Dan Clemmensen (Dan@Clemmensen.ShireNet.com)
Sun, 17 May 1998 15:37:54 -0400


GBurch1 wrote:
>
> There's no question that "nanotech when?" is the Big Question.

OK, we appear to be in agreement about the following. Please correct
this if my oversimplification has introduced errors.
1) we will be using nanotech to build simple stuff (i.e., most machine parts and
components for buildings) well before 2015
2) we will not use nanotech to build complicated stuff (potatoes, beefsteak,
"anything box") until we achieve a breakthough in control systems such as AI.

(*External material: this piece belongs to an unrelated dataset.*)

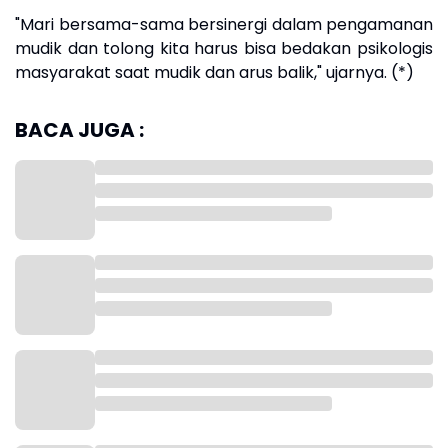
"Mari bersama-sama bersinergi dalam pengamanan
mudik dan tolong kita harus bisa bedakan psikologis
masyarakat saat mudik dan arus balik," ujarnya. (*)
BACA JUGA :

We appear to disagree on the boundary between "simple" and "complex".
I place a desktop-sized supercomputer factory in the "simple" category.
I can't tell for sure, but you seem to disagree? It would be fun to
rank-order a set of parts or devices and see where each of us places
the boundary. We could each place the rank-ordered devices on a timeline,
except we both agree that a breakthrough is needed, more or less implying a
bimodal distribution.

I also believe that there is at least a chance that the availability of
nanotech-built massively parallel supercomputers will enable a path to
AI, which in turn could permit a nanotech control system that can enable
us to build complicated stuff. You appear to think this unlikely?

We also disagree on the rate of adoption of even the "simple stuff"
technology. I feel that the rate will be very rapid, while you think
it will take a decade. In essence, I feel that after the time that the
first macro-scale part (brick, tennis racket handle, whatever) there will
be no new orders for new non-nanotech capital equipment, and within a year
most simple hard-good parts will be diamondoid. In the same time, nanocomputing
will completely supercede microlithographic-based computing.